В Эгросе растерялись. «Не имеют права выгонять его, как собаку!» – говорили одни. А другие: «Никто его не выгонял, он сам ушел, по своей воле». Тщетно пытались вытянуть хоть что-нибудь из слуг, из Танайи. «Ничего не знаем», – отвечали они. Только Дамиан заметил: «Путаный был парень и гордый. Кровь нехорошая. И еще – много ходил с сеньоритой Вероникой». – «Лодырь он и бессердечный, – прибавила Марта, нарезая хлеб. – Не та кровь. Даст бог, не вернется». Но Танайя в домике за тополями тихо говорила мужу: «Такого не захочешь, а полюбишь. Им до него далеко».

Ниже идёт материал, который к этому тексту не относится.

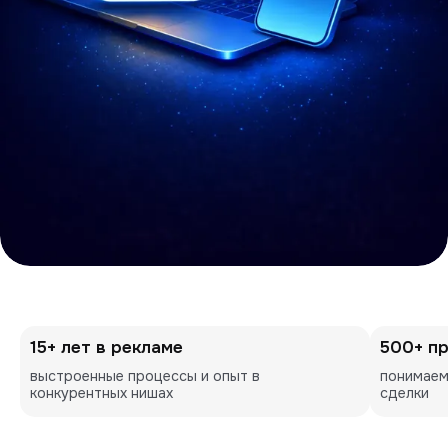
15+ лет в рекламе
500+ п
выстроенные процессы и опыт в 
понимаем
конкурентных нишах
сделки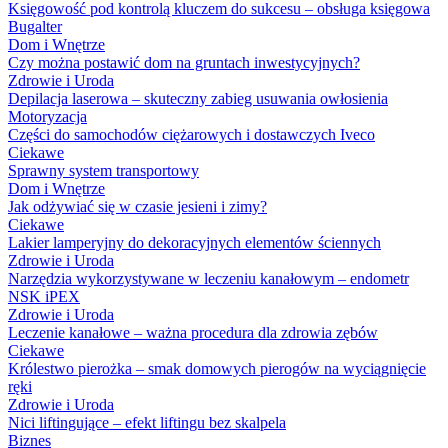
Księgowość pod kontrolą kluczem do sukcesu – obsługa księgowa
Bugalter
Dom i Wnętrze
Czy można postawić dom na gruntach inwestycyjnych?
Zdrowie i Uroda
Depilacja laserowa – skuteczny zabieg usuwania owłosienia
Motoryzacja
Części do samochodów ciężarowych i dostawczych Iveco
Ciekawe
Sprawny system transportowy
Dom i Wnętrze
Jak odżywiać się w czasie jesieni i zimy?
Ciekawe
Lakier lamperyjny do dekoracyjnych elementów ściennych
Zdrowie i Uroda
Narzędzia wykorzystywane w leczeniu kanałowym – endometr
NSK iPEX
Zdrowie i Uroda
Leczenie kanałowe – ważna procedura dla zdrowia zębów
Ciekawe
Królestwo pierożka – smak domowych pierogów na wyciągnięcie
ręki
Zdrowie i Uroda
Nici liftingujące – efekt liftingu bez skalpela
Biznes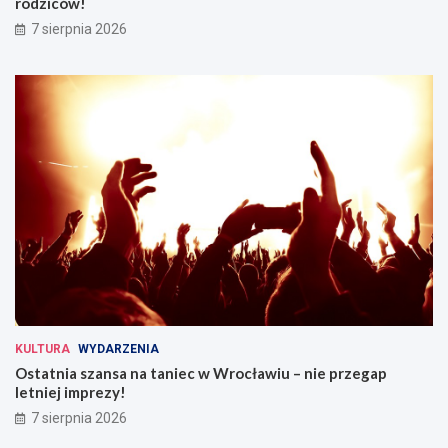
rodziców!
7 sierpnia 2026
KULTURA
WYDARZENIA
Ostatnia szansa na taniec w Wrocławiu – nie przegap
letniej imprezy!
7 sierpnia 2026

В том же году, в ноябре, Беатрис – запоздалая, невеселая мать – рожала двое суток, родила девочку и умерла на рассвете третьего дня. Ее костлявое желтое лицо в свете свечей казалось удивительно мирным, почти нежным. Пустые окованные сундуки продали старьевщику, а тощее, покорное, верное тело легло в землю Эгроса, рядом с Маргаритой и бабушками. Через пятнадцать дней вынули крахмальную вышитую сорочку, в которой крестили всех детей этого дома. Исабель и Херардо отнесли девочку в церковь и нарекли М оникой.

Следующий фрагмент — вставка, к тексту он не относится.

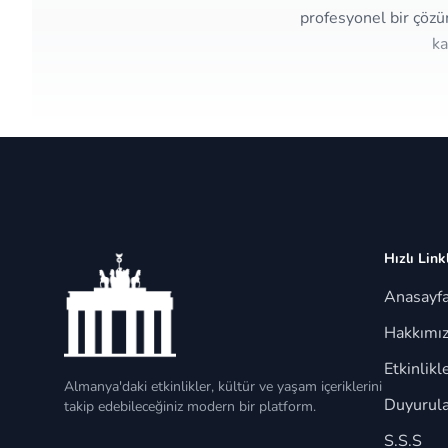
profesyonel bir çözü
ka
Hızlı Link
Anasayf
Hakkımı
Etkinlikl
Almanya'daki etkinlikler, kültür ve yaşam içeriklerini
Duyurula
takip edebileceğiniz modern bir platform.
S.S.S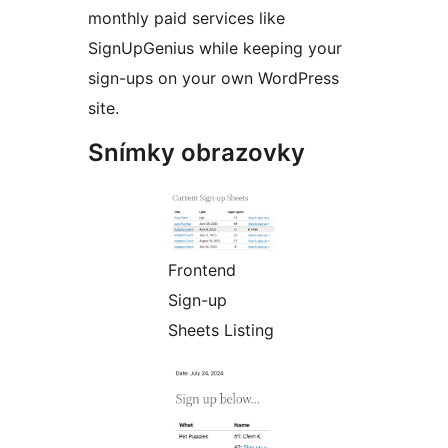
monthly paid services like
SignUpGenius while keeping your
sign-ups on your own WordPress
site.
Snímky obrazovky
Frontend
Sign-up
Sheets Listing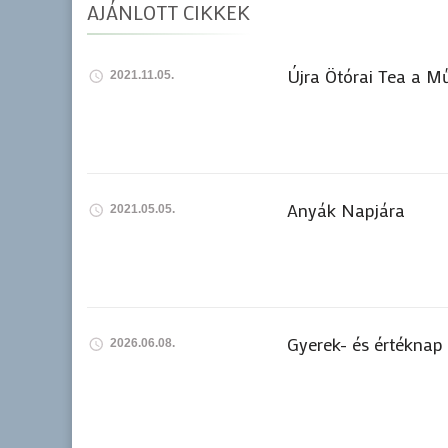
AJÁNLOTT CIKKEK
Újra Ötórai Tea a M
2021.11.05.
Anyák Napjára
2021.05.05.
Gyerek- és értéknap
2026.06.08.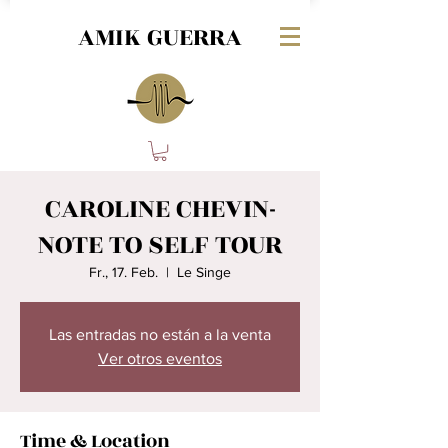
AMIK GUERRA
CAROLINE CHEVIN-
NOTE TO SELF TOUR
Fr., 17. Feb.
  |  
Le Singe
Las entradas no están a la venta
Ver otros eventos
Time & Location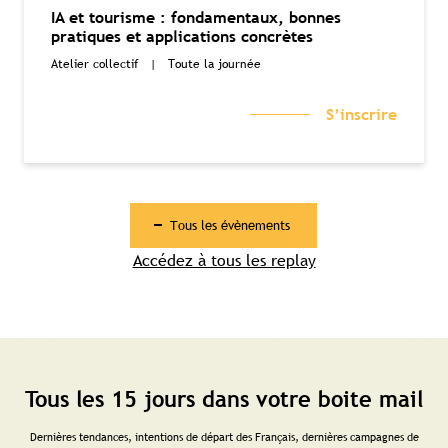
IA et tourisme : fondamentaux, bonnes
pratiques et applications concrètes
Atelier collectif
|
Toute la journée
S’inscrire
Tous les évènements
Accédez à tous les replay
Tous les 15 jours dans votre boite mail
Dernières tendances, intentions de départ des Français, dernières campagnes de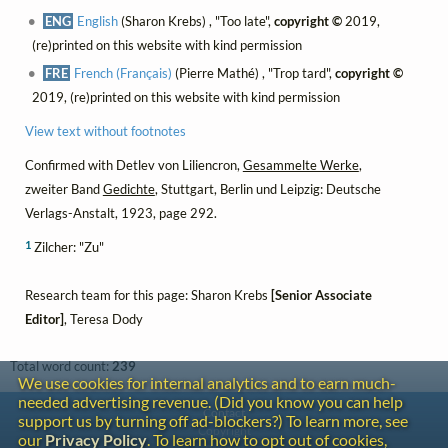
ENG
English
(Sharon Krebs) , "Too late",
copyright ©
2019,
(re)printed on this website with kind permission
FRE
French (Français)
(Pierre Mathé) , "Trop tard",
copyright ©
2019, (re)printed on this website with kind permission
View text without footnotes
Confirmed with Detlev von Liliencron,
Gesammelte Werke
,
zweiter Band
Gedichte
, Stuttgart, Berlin und Leipzig: Deutsche
Verlags-Anstalt, 1923, page 292.
1
Zilcher: "Zu"
Research team for this page: Sharon Krebs
[Senior Associate
Editor]
, Teresa Dody
Total word count:
239
We use cookies for internal analytics and to earn much-
needed advertising revenue. (Did you know you can help
Contact
support us by turning off ad-blockers?) To learn more, see
Copyright
our
Privacy Policy
. To learn how to opt out of cookies,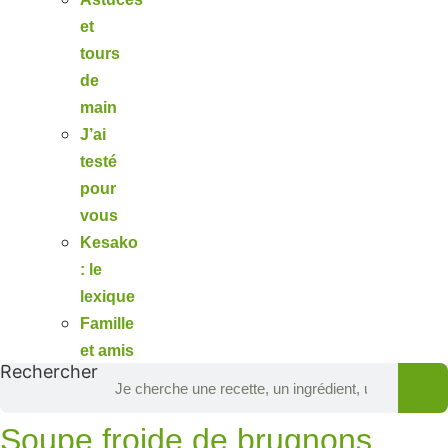
et
tours
de
main
J’ai
testé
pour
vous
Kesako
: le
lexique
Famille
et amis
Rechercher
Soupe froide de brugnons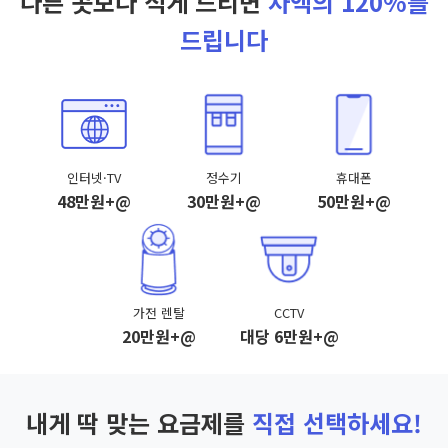
다른 곳보다 적게 드리면
차액의 120%를
드립니다
인터넷·TV
정수기
휴대폰
48만원+@
30만원+@
50만원+@
가전 렌탈
CCTV
20만원+@
대당 6만원+@
내게 딱 맞는 요금제를
직접 선택하세요!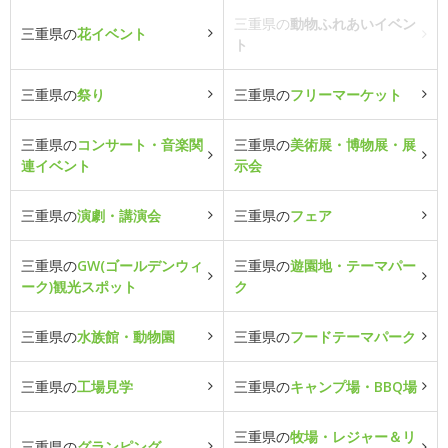
三重県の
動物ふれあいイベン
三重県の
花イベント
ト
三重県の
祭り
三重県の
フリーマーケット
三重県の
コンサート・音楽関
三重県の
美術展・博物展・展
連イベント
示会
三重県の
演劇・講演会
三重県の
フェア
三重県の
GW(ゴールデンウィ
三重県の
遊園地・テーマパー
ーク)観光スポット
ク
三重県の
水族館・動物園
三重県の
フードテーマパーク
三重県の
工場見学
三重県の
キャンプ場・BBQ場
三重県の
牧場・レジャー＆リ
三重県の
グランピング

Прошло еще три года. Три обыкновенных года. Даже мирных. Под более или менее нежной опекой Исабели, без излишней ласки Моника росла, как зверек в горах. Иногда из бабушкиных тряпок ей шили хорошенькие, немного нелепые платьица, из-под которых виднелись ее проворные сильные ножки. Вероника жила как всегда, как при Даниэле: молчала. Не жаловалась, не плакала. Еще два раза отказала Энрикесу. Не резко, не кротко – просто, как делала все. Просто и твердо. Иногда Исабель выходила из себя, но в душе восхищалась. «Она не от мира сего». И пугалась почему-то.

Старый почтальон отдавал письма Танайе. Глаза у нее блестели, она с трудом сдерживала радость, когда тихо звала у стены: «Сеньорита Вероника, письмо…»

В апреле 1935 года, утром, Вероника ушла из поместья. Потом узнали, что она вышла на рассвете и пошла по дороге, которая вела на Нэву. Пастухи говорили, что Даниэль Корво – взрослый, незнакомый, как волк, – ждал ее у деревьев, метрах в пятистах от дома.

(От дома их игр, их страха, их детства. Среди лугов и тополей. У хижины Танайи. Недалеко от реки, от лужаек, от буков, от пещер, где живут летучие мыши, от скал и от обрывов. От дома, который, наверное, им так и не удалось забыть.)

На другой день Херардо Корво вышел на дорогу. Кристаллики свежего снега поскрипывали под ногами. Он посмотрел на горизонт, туда, за горы. «Еще одна потеря…» И вычеркнул ее имя. Без гнева. Спокойно, покорно, может быть – с облегчением. День был холодный. Херардо сел к столу напротив Исабели, единственной дочери.

«Отец, ты не увидишь ни одной слезы, не заметишь, как дрожат у меня руки. Отец, ты не узнаешь моих мыслей, никогда не поймешь, что твоя смерть мне дороже собственной жизни. Мои руки не задрожат, мои глаза посмотрят прямо. Мои губы улыбнутся, когда я поздороваюсь с тобой или предложу вина. Отец, я Исабель Корво, я продолжаю тебя».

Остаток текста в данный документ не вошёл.